# Pressure treated wood used inside the house



## drewdin (Mar 25, 2013)

Since I'm a rookie and I believe everything i read on the internet and what people tell me , I was told that in my basement I cant put regular wood on the concrete because it will rot. 

So in a few places I replaced some 2x4's with PT 2x4's, a buddy of mine told me today that it is dangerous to have PT in my basement as it contains arsenic, he recommended that I should remove them.

I come to you fellow DIY'ers to set the record straight, who is right and is it OK to have PT inside the house? Thanks guys


----------



## nealtw (Mar 25, 2013)

Your buddy was right 7 or 8 years ago. They changed the treatment for decks, just for that reason.
http://lancaster.unl.edu/hort/articles/2007/pressurelumber.shtml


----------



## drewdin (Mar 25, 2013)

good, i wont bother putting any more in the house from here on out but what a pain in the *** it would have been to remove and re-install.


----------



## nealtw (Mar 25, 2013)

When inspecter find lumber touching concrete without poly between in new houses they call for the same treatment painted on. The poly between is a better way to go. In some places they build house with on a pressure treated wood foundation, but in a finished basement, that would be outside the envelope. I assume some of these houses don't have finished basements.


----------



## CallMeVilla (Mar 25, 2013)

Poly between the wood and the concrete is best.  I have even seen it allowed to put new wood over old vinyl tile (which does act as a barrier).

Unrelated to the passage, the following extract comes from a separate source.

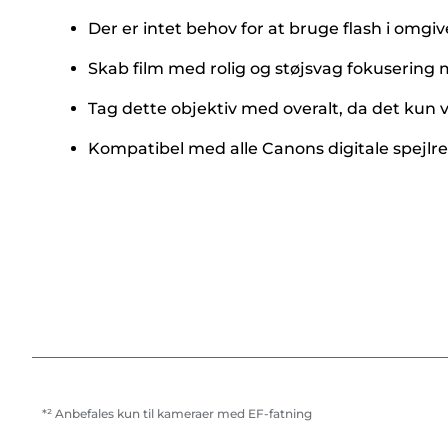
Der er intet behov for at bruge flash i omgi
Skab film med rolig og støjsvag fokusering 
Tag dette objektiv med overalt, da det kun 
Kompatibel med alle Canons digitale spejl
*² Anbefales kun til kameraer med EF-fatning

There is also Blu-Wood (Canada) which is very interesting but I have not seen it in the USA.

http://www.bluwoodcanada.com/protection.html


----------



## nealtw (Mar 25, 2013)

Havn't seen the blue wood out west yet. Warm wood wood would still cause water to wick which would still evaporate into the living space so I think the poly would still be a good idea.


----------